Scott Wegener is a multi award-winning creative writer who believes in looking on the lighter side of life’s predicaments but still values how serious life is. This site features a wide variety of Scott's published and performed works. If you want to use any of these pieces, or commission something origional, contact Scott Wegener

Nov 2, 2006

Buckets of Trouble

A moment of gardening innovation for Scott Wegener led to an afternoon of scientific challenge—and a moment of enlightenment.
Signs of the Times, November 2006
Aussie Stories, 2010
Aussie Stories for Blokes, 2013

I had been scheming for weeks about how I could utilise some of the drain-bound water from our unit’s guttering system. There were several rosebushes stranded undercover— never feeling the wet of rain. To avoid the effort of having to water them by hand, I planned to divert some of our gutter water down a pipe and into a large bucket reservoir that would ultimately distribute the water of life to the needy rosebushes. It would be automatic, free and environmentally responsible.

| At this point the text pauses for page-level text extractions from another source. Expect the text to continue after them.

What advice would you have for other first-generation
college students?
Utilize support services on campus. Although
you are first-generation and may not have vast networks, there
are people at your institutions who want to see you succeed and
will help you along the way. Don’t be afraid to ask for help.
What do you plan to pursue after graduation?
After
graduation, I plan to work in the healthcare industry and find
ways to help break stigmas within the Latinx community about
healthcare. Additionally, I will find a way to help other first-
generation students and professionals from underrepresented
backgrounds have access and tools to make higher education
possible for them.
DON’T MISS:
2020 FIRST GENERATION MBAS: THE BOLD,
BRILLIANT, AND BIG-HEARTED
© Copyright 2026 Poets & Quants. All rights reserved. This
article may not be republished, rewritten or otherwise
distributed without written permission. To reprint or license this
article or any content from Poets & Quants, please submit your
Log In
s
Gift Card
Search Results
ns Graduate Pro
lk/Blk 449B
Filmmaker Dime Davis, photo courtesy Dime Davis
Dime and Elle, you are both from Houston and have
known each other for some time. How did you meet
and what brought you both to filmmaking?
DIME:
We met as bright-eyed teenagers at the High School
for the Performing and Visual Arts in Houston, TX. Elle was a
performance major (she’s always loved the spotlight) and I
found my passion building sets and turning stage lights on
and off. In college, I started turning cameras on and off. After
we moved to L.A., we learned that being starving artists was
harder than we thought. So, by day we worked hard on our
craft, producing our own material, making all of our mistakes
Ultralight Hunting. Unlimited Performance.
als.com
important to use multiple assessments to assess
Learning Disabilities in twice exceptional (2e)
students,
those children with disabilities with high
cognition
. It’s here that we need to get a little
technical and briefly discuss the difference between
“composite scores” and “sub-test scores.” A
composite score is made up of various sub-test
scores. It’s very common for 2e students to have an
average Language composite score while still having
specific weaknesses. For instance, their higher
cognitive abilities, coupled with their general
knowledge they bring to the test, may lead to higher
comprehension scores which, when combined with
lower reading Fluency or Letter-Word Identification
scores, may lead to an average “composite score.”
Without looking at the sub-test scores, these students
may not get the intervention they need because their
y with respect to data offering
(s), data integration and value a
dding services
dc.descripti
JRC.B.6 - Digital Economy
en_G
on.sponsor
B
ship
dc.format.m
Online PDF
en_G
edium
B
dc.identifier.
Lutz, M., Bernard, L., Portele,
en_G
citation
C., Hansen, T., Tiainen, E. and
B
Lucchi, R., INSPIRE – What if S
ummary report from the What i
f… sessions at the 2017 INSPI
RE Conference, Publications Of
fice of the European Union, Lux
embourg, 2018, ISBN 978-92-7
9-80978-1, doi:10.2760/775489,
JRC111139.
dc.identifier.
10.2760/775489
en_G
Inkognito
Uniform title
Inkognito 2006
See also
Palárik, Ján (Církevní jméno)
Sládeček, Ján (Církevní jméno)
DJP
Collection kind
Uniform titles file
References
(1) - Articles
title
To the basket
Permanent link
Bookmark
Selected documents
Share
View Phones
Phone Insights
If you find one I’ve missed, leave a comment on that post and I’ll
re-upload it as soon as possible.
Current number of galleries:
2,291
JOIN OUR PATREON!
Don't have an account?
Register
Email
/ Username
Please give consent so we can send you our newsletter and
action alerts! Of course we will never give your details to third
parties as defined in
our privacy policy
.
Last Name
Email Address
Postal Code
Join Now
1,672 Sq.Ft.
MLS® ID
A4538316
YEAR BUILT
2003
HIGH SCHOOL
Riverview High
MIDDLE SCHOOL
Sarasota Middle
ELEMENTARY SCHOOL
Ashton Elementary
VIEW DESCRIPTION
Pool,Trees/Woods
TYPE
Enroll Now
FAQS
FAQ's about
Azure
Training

I envisioned a watering system that would equal the impressive watering technique of the Hanging Gardens. In fact, my watering system would be so awesome it would end up being the primary feature of the garden, trumping even the roses it was to water. I dreamed of family and friends visiting just to see our famous “watering marvel.” Having found all the other items I needed, I hunted around for a large bucket. All I could find were two large buckets that had been stacked together for several years. A quick attempt at separating the two showed they must have built a close relationship over the years.

I tried again, this time with more force—holding the outside bucket down with my feet and pulling at the rim of the inside bucket. No success; their bond was too great.

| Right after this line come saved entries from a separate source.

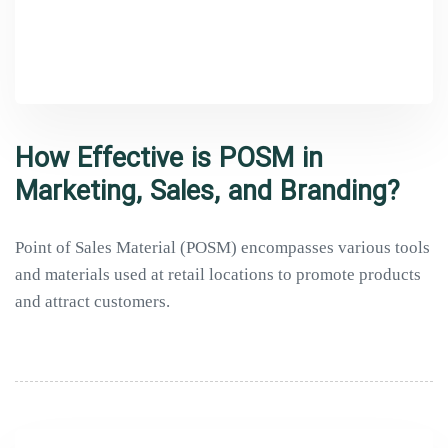
How Effective is POSM in
Marketing, Sales, and Branding?
Point of Sales Material (POSM) encompasses various tools
and materials used at retail locations to promote products
and attract customers.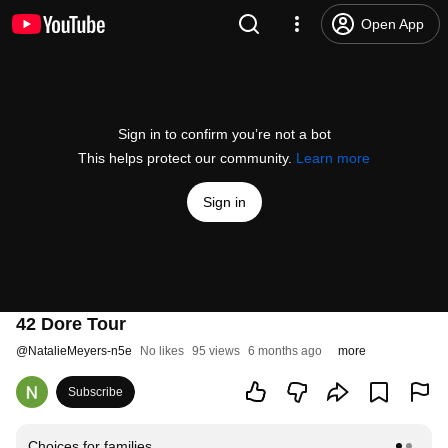
Open App
Sign in to confirm you’re not a bot
This helps protect our community.
Learn more
Sign in
42 Dore Tour
@
NatalieMeyers-n5e
No likes
95 views
6 months ago
more
Subscribe
Choices for families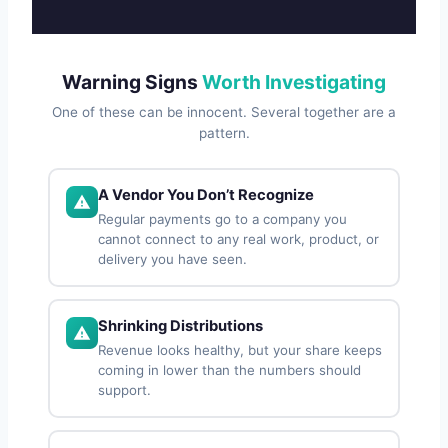
Warning Signs
Worth Investigating
One of these can be innocent. Several together are a
pattern.
A Vendor You Don’t Recognize
Regular payments go to a company you
cannot connect to any real work, product, or
delivery you have seen.
Shrinking Distributions
Revenue looks healthy, but your share keeps
coming in lower than the numbers should
support.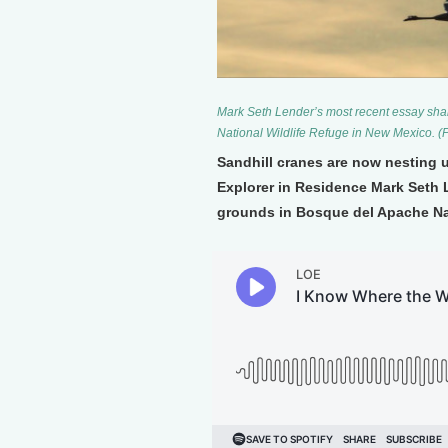
Mark Seth Lender’s most recent essay sha
National Wildlife Refuge in New Mexico. (
Sandhill cranes are now nesting 
Explorer in Residence Mark Seth L
grounds in Bosque del Apache Nat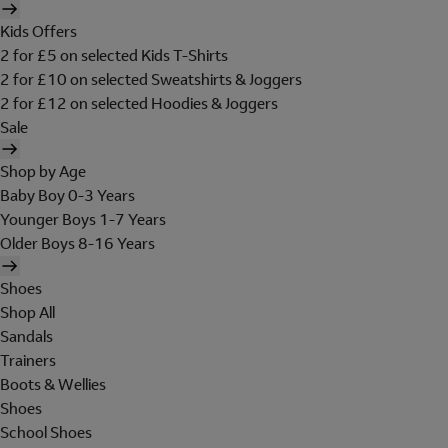
Kids Offers
2 for £5 on selected Kids T-Shirts
2 for £10 on selected Sweatshirts & Joggers
2 for £12 on selected Hoodies & Joggers
Sale
Shop by Age
Baby Boy 0-3 Years
Younger Boys 1-7 Years
Older Boys 8-16 Years
Shoes
Shop All
Sandals
Trainers
Boots & Wellies
Shoes
School Shoes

I wiped my brow, cricked my neck and psyched myself up like an Olympic weightlifter about to attempt for gold.
I gripped tight and—Three . . . Two . . . One . . . HEEEAVE! Eyes scrunched shut, veins popping, making my face bright red, my body convulsed as if I’d just completed a swim around Antarctica.

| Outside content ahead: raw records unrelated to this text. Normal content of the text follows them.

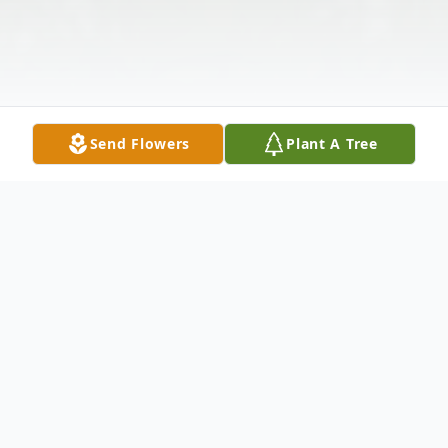
Send Flowers
Plant A Tree
Obituary
Betty J. Casey, 93, of Warren, Pa. died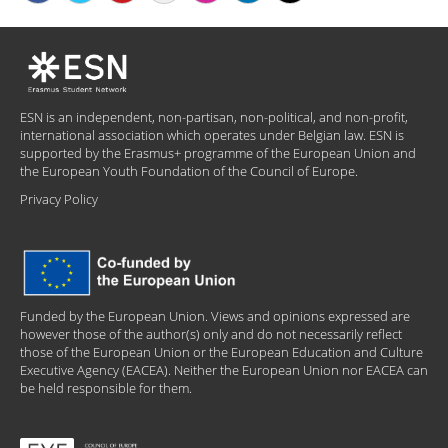
ESN is an independent, non-partisan, non-political, and non-profit,
international association which operates under Belgian law. ESN is
supported by the Erasmus+ programme of the European Union and
the European Youth Foundation of the Council of Europe.
Privacy Policy
Funded by the European Union. Views and opinions expressed are
however those of the author(s) only and do not necessarily reflect
those of the European Union or the European Education and Culture
Executive Agency (EACEA). Neither the European Union nor EACEA can
be held responsible for them.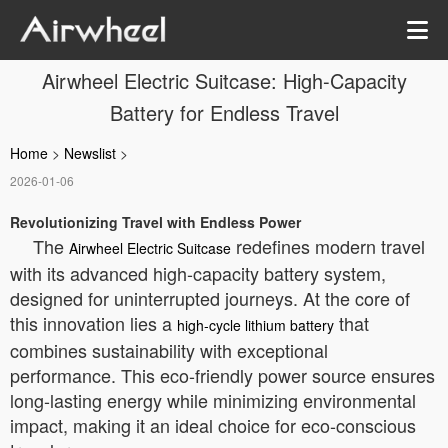
Airwheel Electric Suitcase: High-Capacity
Battery for Endless Travel
Home
>
Newslist
>
2026-01-06
Revolutionizing Travel with Endless Power
The
redefines modern travel
Airwheel Electric Suitcase
with its advanced high-capacity battery system,
designed for uninterrupted journeys. At the core of
this innovation lies a
that
high-cycle lithium battery
combines sustainability with exceptional
performance. This eco-friendly power source ensures
long-lasting energy while minimizing environmental
impact, making it an ideal choice for eco-conscious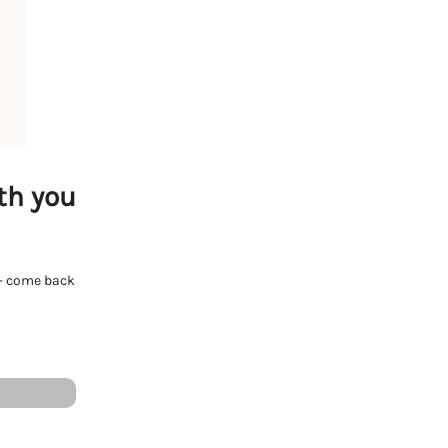
th you
e - come back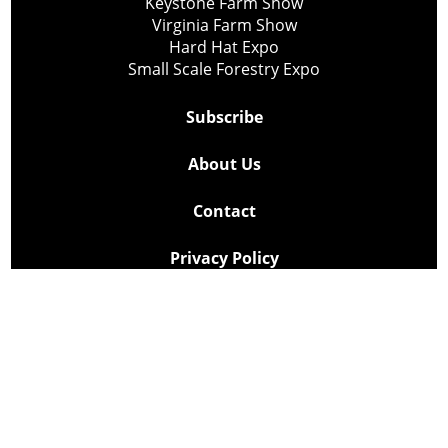
Keystone Farm Show
Virginia Farm Show
Hard Hat Expo
Small Scale Forestry Expo
Subscribe
About Us
Contact
Privacy Policy
Cookie Policy
Copyright @ Lee Newspapers Inc. All Rights Reserved
2026
Powered by
TECNAVIA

A roar of disappointment and relief emerged as I realised that victory was not possible—a retreat had been called by my brain. My ears were ringing, much like the sirens of an overheating power plant about to explode.

Conceding a round-three defeat, I stopped and let the blood drain out of my face. I knew I would have to outsmart these buckets. While a solitary bucket may look fairly unintelligent and ineffective, where there’s two or more, they are a force not to be underestimated.
I tried a screwdriver down the side to loosen them. Didn’t work. I thought of heating up the outside bucket and cooling the one inside. That sounded like a complicated procedure, so I kept thinking.

Almost out of ideas, something came to me from high school science class (or perhaps from experimenting while doing the dishes). What if there was a vacuum effect happening. No air could enter the cavity as they were being pulled apart.

Hoping to solve my problem I drilled a hole, the diameter of a garden hose, in the bottom of the outside bucket. I was going to do this anyway as part of the watering system. I thought this would allow air in and reduce any vacuum effect hindering the separation of the buckets.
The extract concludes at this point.